Easter Sunday

Happy belated Easter to all you who don’t get my blog till the next day!  This is the first Easter in my entire life when I have worn a sleeveless dress; it was nearly 90°!

Mark bought me a new dress for Easter!

I have kept in touch with the pastor I had when we were working in Nevada, Doug Vaughan, and this week he sent out a very interesting post to the church there.  Read on…

5 Facts about Good Friday and Easter

This week marks the two holiest days on the Christian calendar, Good Friday and Easter. Here are five facts you should know about these days of religious observance:
1. Good Friday commemorates the crucifixion of Jesus Christ and his death at Calvary. The historical origins of the “Good” in Good Friday remain unclear, though some entomologists believe the term “good” is an archaic form of “holy.” The holiday is also known as Holy Friday, Great Friday and Black Friday. In the United States, 12 states observe Good Friday as a state holiday: Connecticut, Delaware, Florida, Hawaii, Indiana, Kentucky, Louisiana, New Jersey, North Carolina, North Dakota, Texas and Tennessee.
2. The day before Good Friday is known as Maundy Thursday. The term “Maundy” is derived from the Latin word mandatum (commandment). The term refers to the commandment given by Jesus at the Last Supper: “A new commandment I give to you, that you love one another: just as I have loved you, you also are to love one another.” (John 13:34)
3. The Christian scholar Bede (673-735 AD, aka, the Venerable Bede) claimed in his book De Ratione Temporum that Easter was named after Eostre, a pagan goddess of the Saxon people in Northern Europe.
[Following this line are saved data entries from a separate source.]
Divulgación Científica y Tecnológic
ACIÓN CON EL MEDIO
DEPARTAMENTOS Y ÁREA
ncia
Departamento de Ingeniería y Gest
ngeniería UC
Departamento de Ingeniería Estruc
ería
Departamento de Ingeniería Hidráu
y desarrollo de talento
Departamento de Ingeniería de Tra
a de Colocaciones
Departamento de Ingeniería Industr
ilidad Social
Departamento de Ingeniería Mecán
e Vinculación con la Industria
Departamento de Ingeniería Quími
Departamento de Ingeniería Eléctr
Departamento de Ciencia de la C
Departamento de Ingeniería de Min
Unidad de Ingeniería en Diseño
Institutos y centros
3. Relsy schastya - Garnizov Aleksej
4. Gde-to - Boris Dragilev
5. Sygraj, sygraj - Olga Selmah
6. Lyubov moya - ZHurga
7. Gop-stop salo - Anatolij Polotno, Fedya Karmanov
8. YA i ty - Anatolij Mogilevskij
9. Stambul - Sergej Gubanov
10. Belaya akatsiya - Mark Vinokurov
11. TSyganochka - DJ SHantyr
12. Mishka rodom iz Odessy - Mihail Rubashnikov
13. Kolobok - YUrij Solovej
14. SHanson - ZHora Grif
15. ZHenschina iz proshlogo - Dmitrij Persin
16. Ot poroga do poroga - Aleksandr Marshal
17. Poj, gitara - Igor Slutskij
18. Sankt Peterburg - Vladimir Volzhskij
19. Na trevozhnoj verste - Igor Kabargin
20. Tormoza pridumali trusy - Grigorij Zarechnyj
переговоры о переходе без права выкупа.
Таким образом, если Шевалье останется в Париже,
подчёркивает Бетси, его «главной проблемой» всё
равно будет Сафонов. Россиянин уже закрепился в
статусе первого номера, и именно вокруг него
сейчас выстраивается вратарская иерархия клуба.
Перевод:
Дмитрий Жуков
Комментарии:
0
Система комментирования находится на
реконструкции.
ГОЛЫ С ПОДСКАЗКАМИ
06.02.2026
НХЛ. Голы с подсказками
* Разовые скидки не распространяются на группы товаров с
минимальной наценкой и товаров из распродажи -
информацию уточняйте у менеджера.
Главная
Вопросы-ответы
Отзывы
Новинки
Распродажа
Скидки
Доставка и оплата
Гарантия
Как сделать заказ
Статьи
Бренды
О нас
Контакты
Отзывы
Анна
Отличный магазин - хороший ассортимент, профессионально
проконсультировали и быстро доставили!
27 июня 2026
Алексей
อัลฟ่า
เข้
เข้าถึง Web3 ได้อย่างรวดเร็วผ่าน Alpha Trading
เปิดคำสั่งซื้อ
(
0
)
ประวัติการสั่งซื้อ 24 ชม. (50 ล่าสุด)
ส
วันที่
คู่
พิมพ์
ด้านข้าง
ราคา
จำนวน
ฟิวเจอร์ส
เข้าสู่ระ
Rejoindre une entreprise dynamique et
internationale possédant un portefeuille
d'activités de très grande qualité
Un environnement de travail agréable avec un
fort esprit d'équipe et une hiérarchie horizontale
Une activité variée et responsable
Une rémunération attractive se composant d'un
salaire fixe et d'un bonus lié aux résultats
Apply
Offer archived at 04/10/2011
Later scholars, however, claim that the term derives from the Anglo-Saxon word “oster,” meaning “to rise,” or for their term for the Spring equinox, “Eostre.”
4. In Medieval Europe, Christians would abstain from eating eggs and meat during Lent. Eggs laid during that time were often boiled to preserve them and were given as Easter gifts to children and servants. Some traditions claim the Easter egg is symbolic of the resurrection of Jesus, with the shell of the egg representing the sealed tomb and cracking the shell representing the Resurrection. Christians in the Middle East and in Greece painted eggs bright red to symbolize the blood of Christ.
5. Almost all scholars agree that Jesus was crucified in the spring of either A.D. 30 or A.D. 33. In their book, The Final Days of Jesus: The Most Important Week of the Most Important Person Who Ever Lived, Andreas Köstenberger and Justin Taylor contend that the exact date of the first Good Friday was Friday, April 3 and the first Easter on April 5 A.D. 33. Their assumption for that date is based on the beginning of Tiberius’s reign (A.D. 14), the beginning of John the Baptist’s ministry in the fifteenth year of Tiberius’s reign (A.D. 28), the beginning of Jesus’s ministry (A.D. 29), and a minimum three-year duration of Jesus’ ministry, putting the most likely date of Jesus’s crucifixion in A.D. 33 (April 3). “While other dates are possible,” say the authors, “we believers can take great assurance from the fact that the most important historical events in Jesus’s life, such as the crucifixion, are firmly anchored in human history.”